### Task goal
From the records below, transcribe only the lines running from the one with "Charged with Murder" through the one with "Suffered from ‘Forgotten Baby Syndrome’". Keep both of those end lines.

### Records
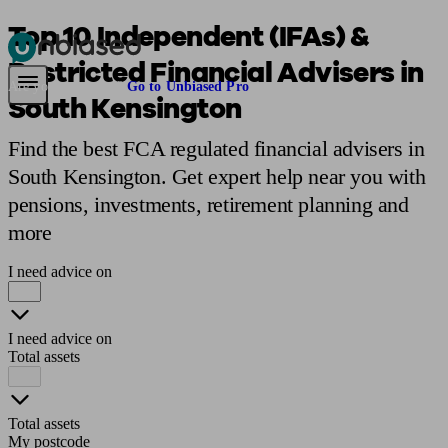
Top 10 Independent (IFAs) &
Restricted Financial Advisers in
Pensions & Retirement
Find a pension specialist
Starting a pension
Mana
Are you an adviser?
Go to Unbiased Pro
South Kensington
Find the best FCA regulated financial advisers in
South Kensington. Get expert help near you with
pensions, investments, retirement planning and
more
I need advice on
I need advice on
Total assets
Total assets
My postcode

* * *

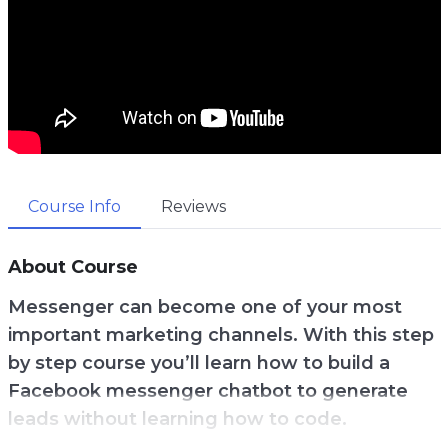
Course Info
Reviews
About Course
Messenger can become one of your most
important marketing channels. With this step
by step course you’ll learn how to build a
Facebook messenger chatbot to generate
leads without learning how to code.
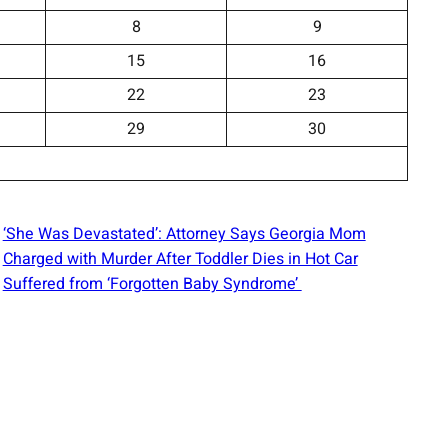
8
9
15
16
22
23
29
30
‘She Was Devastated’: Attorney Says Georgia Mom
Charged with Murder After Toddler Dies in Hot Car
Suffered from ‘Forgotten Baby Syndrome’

...

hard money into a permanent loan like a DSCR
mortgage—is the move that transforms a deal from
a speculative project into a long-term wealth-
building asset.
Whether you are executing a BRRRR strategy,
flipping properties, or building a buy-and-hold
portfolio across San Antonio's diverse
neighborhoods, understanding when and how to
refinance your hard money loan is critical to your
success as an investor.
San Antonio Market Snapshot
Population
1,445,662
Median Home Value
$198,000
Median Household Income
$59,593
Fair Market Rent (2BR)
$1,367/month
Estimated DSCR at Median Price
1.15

### Response below
Charged with Murder After Toddler Dies in Hot Car
Suffered from ‘Forgotten Baby Syndrome’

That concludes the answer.